Careers in Fashion

Monday, July 14, 2008

On how to be lovely


What's in a name?

I feel the need to explain mine... or, rather, the name I've chosen for this blog. Upon saying it aloud, I realize "Ip & Aud" sounds a bit like "hip and odd," and I suppose that's an appropriate homonym! As this is a blog about fashion, "hip and odd" tends to sum up the whimsical fashion world in general. But that's not what the name really means...

In 1959, actress and indisputable fashion icon Audrey Hepburn starred in a film called Green Mansions. It was directed by Mel Ferrer, her husband at the time, and Audrey played a "forest girl" named Rima who had a pet deer. The movie's animal trainer suggested Audrey take the little fawn home with her so they could bond. She named him Pippin - Ip, for short - and the bond between the icon and the forest creature was surprising, even in unflappable Hollywood.


"Beverly Hills habitués are fairly blasé about what they see," photographer Bill Willoughby recalled, "but Audrey being followed around town by this lovely creature stopped everyone in their tracks.

"Ip... would come right up and lie down next to her when she was having a nap. They were literally in touch, something I had never seen between a human being and a forest animal."

Willoughby took many shots of Audrey with her pet, and the deer remained her companion long after the film wrapped. Ip was one of many animals lucky enough to have Audrey's attention lavished upon them; she also had cats, doves, canaries, a donkey and, over the years, seven different dogs. To think that this Hollywood star, still revered as a goddess in the fashion world, was literally that down to earth is immensely refreshing. Audrey was in touch with nature in a way few people - let alone actresses - are.
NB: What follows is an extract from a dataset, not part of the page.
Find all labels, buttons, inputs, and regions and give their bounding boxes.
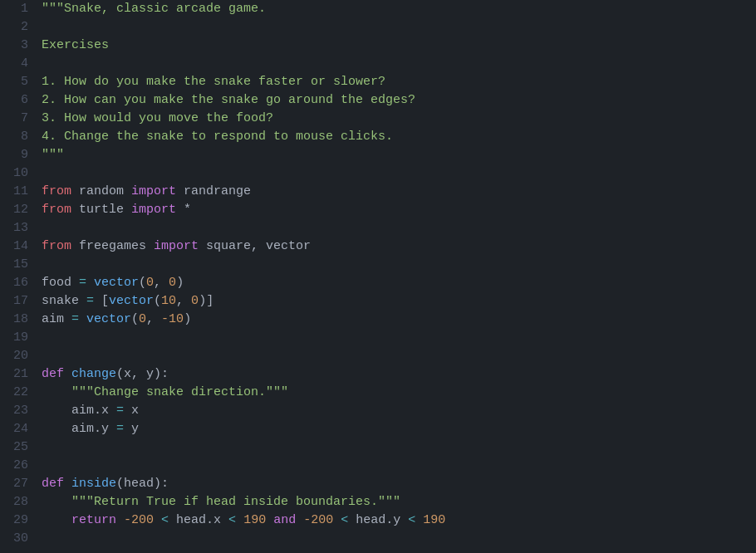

"I'm grateful for everything that's green," she once said. "When I didn't have a dime, I held to the dream of one day having my own orchard with fruit trees and a place to grow vegetables." She also said that bonding with animals "is possibly the purest experience you can have."

There are many reasons Audrey has been my fashion icon - and humanitarian role model - since I was a little girl. When I was very young, it was because I loved watching her pretty dresses swoosh when she glided across rooms in films like Sabrina and Funny Face. I wanted to get lost with Princess Anne on her Roman Holiday and share her innocent, yet pivotal, adventures—drastic haircuts, ice cream cones, falling in love with a handsome stranger and, best of all, shopping for the perfect Italian sandals. And, like everyone else, I fell madly in love with Holly Gollightly in the film that tops nearly every list of "most influential fashion movies," Breakfast at Tiffany's. It's ridiculously cliché, and ridiculously perfect.

My girlhood dream was to stand outside Tiffany's, baguette in hand, and gaze longingly at the baubles inside. It's an image well-ingrained in my mind and in pop culture, like so many from the film-- recently, Gossip Girl couldn't resist having one of their lead actresses dress up in a Tiffany's-inspired dream sequence.

I adore Audrey in her little black dress, but I formed a special connection to her that has little to do with Audrey the actress. When I was ten, an aunt gave me my first – and only – Tiffany’s necklace. My aunt's a New Yorker and knew how much I loved Breakfast at Tiffany’s, but that wasn't why she gave me this particular gift. The necklace bears a sterling silver deer pendant, part of a Tiffany's nature collection whose proceeds went toward preserving wildlife. My family knew that, above my love of Audrey, fashion, and New York was my love of all things nature. Though I didn't make the connection to Audrey and her pet deer, having a pendant that encompassed my love of all those things was so important to me, and still is. And it's the one accessory I have that goes with absolutely everything! When I look at it, I can't help but think of Audrey and all the lovely things she represents. In my writing, I strive to make connections between the fantasy that is fashion and the beauty of nature. Fashion is fun and carefree, but it doesn’t have to be careless. I’ve learned that it's more than possible to embody fashionista and humanitarian—just look at Audrey Hepburn.